Quiz: MongoDB Operations¶

6 questions

L1 (3 questions)¶

1. What is a MongoDB replica set and what happens when the primary goes down?

Show answer

A replica set is a group of mongod instances (typically 3+) maintaining the same dataset. One is primary (accepts writes), others are secondaries (replicate from the oplog). When the primary goes down, secondaries hold an election using Raft-like consensus. A new primary is elected within 10-12 seconds. During election, writes fail but reads can continue if readPreference is set to secondaryPreferred.

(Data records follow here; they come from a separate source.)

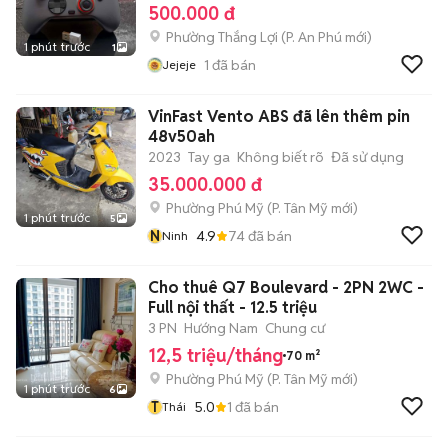
500.000 đ
Phường Thắng Lợi
(
P. An Phú
mới)
1 phút trước
1
1
đã bán
Jejeje
VinFast Vento ABS đã lên thêm pin
48v50ah
2023
Tay ga
Không biết rõ
Đã sử dụng
35.000.000 đ
Phường Phú Mỹ
(
P. Tân Mỹ
mới)
1 phút trước
5
N
4.9
74
đã bán
Ninh
Cho thuê Q7 Boulevard - 2PN 2WC -
Full nội thất - 12.5 triệu
3 PN
Hướng Nam
Chung cư
12,5 triệu/tháng
70 m²
Phường Phú Mỹ
(
P. Tân Mỹ
mới)
1 phút trước
6
T
5.0
1
đã bán
Thái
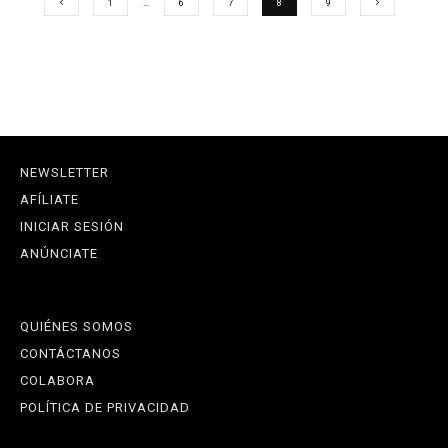
1
…
6
7
8
9
NEWSLETTER
AFÍLIATE
INICIAR SESIÓN
ANÚNCIATE
QUIÉNES SOMOS
CONTÁCTANOS
COLABORA
POLÍTICA DE PRIVACIDAD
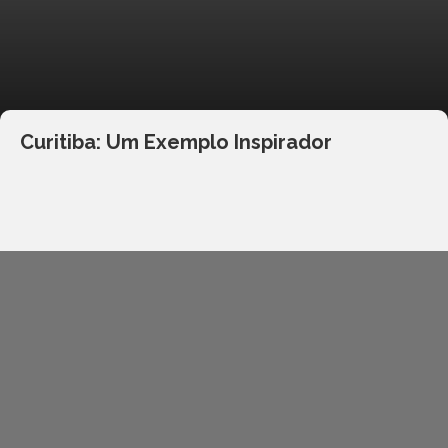
Curitiba: Um Exemplo Inspirador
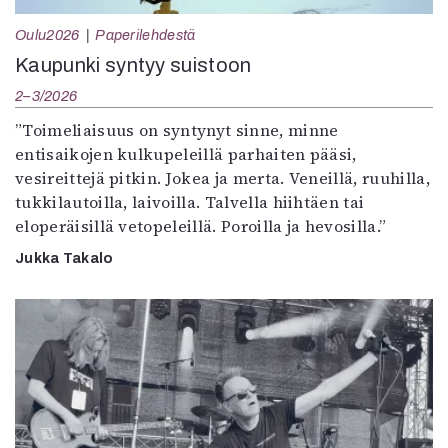
Oulu2026
Paperilehdestä
Kaupunki syntyy suistoon
2–3/2026
”Toimeliaisuus on syntynyt sinne, minne
entisaikojen kulkupeleillä parhaiten pääsi,
vesireittejä pitkin. Jokea ja merta. Veneillä, ruuhilla,
tukkilautoilla, laivoilla. Talvella hiihtäen tai
eloperäisillä vetopeleillä. Poroilla ja hevosilla.”
Jukka Takalo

An arbiter can break ties in even-numbered sets but holds no data.

2. What is the MongoDB oplog and why is its size important for operations?

Show answer

The oplog (operations log) is a capped collection in the local database that records all write operations. Secondaries tail the oplog to replicate changes. If a secondary falls behind by more than the oplog window (time between oldest and newest entry), it cannot catch up and requires a full resync. Size the oplog based on write volume — a 50GB oplog on a system doing 1GB/hour of writes gives a ~50-hour window. Monitor oplog lag (rs.printReplicationInfo()) and increase size if secondaries frequently lag.

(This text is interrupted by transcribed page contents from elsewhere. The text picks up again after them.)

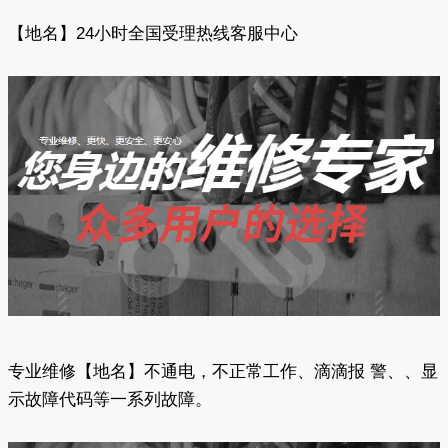
【地名】24小时全国受理热线客服中心
专业维修【地名】不通电，不正常工作、滴滴报 警、、显
示故障代码等一系列故障。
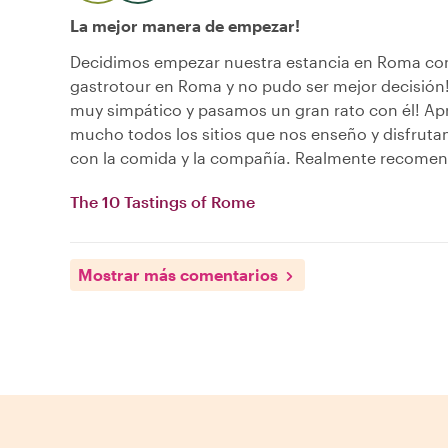
La mejor manera de empezar!
Decidimos empezar nuestra estancia en Roma co
gastrotour en Roma y no pudo ser mejor decisión!
muy simpático y pasamos un gran rato con él! A
mucho todos los sitios que nos enseño y disfru
con la comida y la compañía. Realmente recomen
The 10 Tastings of Rome
Mostrar más comentarios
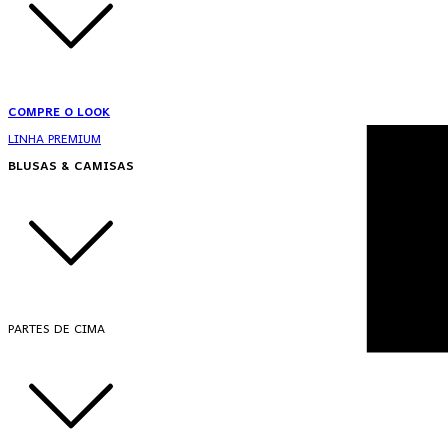
COMPRE O LOOK
LINHA PREMIUM
BLUSAS & CAMISAS
PARTES DE CIMA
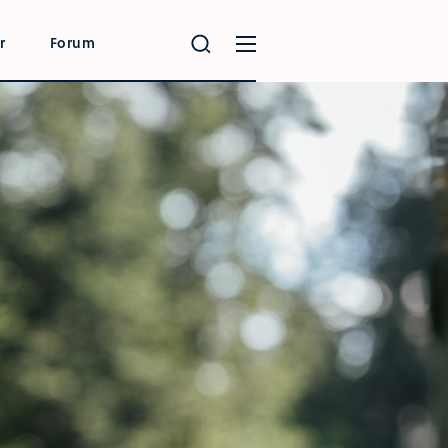
r
Forum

3. What is the WiredTiger storage engine's journaling and how does it affect crash recovery?

Show answer

WiredTiger writes changes to an in-memory cache, then periodically flushes to disk via checkpoints (every 60 seconds by default). The journal (write-ahead log) records all changes between checkpoints. On crash, MongoDB replays the journal from the last checkpoint to recover committed writes. Journal commits happen every 50ms by default (configurable). With journaling enabled, you can lose at most 50ms of writes. Disable journaling only for ephemeral data where loss is acceptable.

L2 (3 questions)¶

1. How does MongoDB sharding work and what are the trade-offs between range-based and hash-based shard keys?

Show answer

Sharding distributes data across multiple replica sets (shards) based on a shard key. Range-based sharding keeps sequential values on the same shard — good for range queries but causes hotspots if writes are sequential (e.g., timestamps). Hash-based sharding distributes writes evenly but makes range queries scatter across all shards. Choose range for read-heavy workloads with range queries. Choose hash for write-heavy workloads needing even distribution. A compound shard key can balance both. The shard key is immutable once set — choose carefully.

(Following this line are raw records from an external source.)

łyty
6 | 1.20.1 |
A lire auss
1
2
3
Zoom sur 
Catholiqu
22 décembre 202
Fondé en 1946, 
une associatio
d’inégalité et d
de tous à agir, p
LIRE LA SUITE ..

2. How do you diagnose and fix slow queries in MongoDB?

Show answer

1. Enable the profiler: db.setProfilingLevel(1, {slowms: 100}) to log queries >100ms.
2. Check system.profile collection for slow queries.
3. Use explain('executionStats') on slow queries — look for COLLSCAN (full collection scan), high docsExamined vs docsReturned ratio.
4. Create appropriate indexes (compound indexes matching query predicates + sort).
5. Check for index intersection vs compound index (compound is almost always better).
6. Monitor with mongostat and mongotop for real-time metrics.

3. What are MongoDB read concern and write concern, and how do they affect consistency and durability?

Show answer

Write concern controls how many nodes must acknowledge a write: w:1 (primary only, fast but risky), w:majority (majority of replica set, durable), w:0 (fire-and-forget). Read concern controls the consistency of read data: local (latest from this node, may be rolled back), majority (only data committed to majority, durable), linearizable (strongest, waits for all prior writes). Use w:majority + readConcern:majority for strong consistency. Use w:1 + readConcern:local for performance when some data loss is acceptable.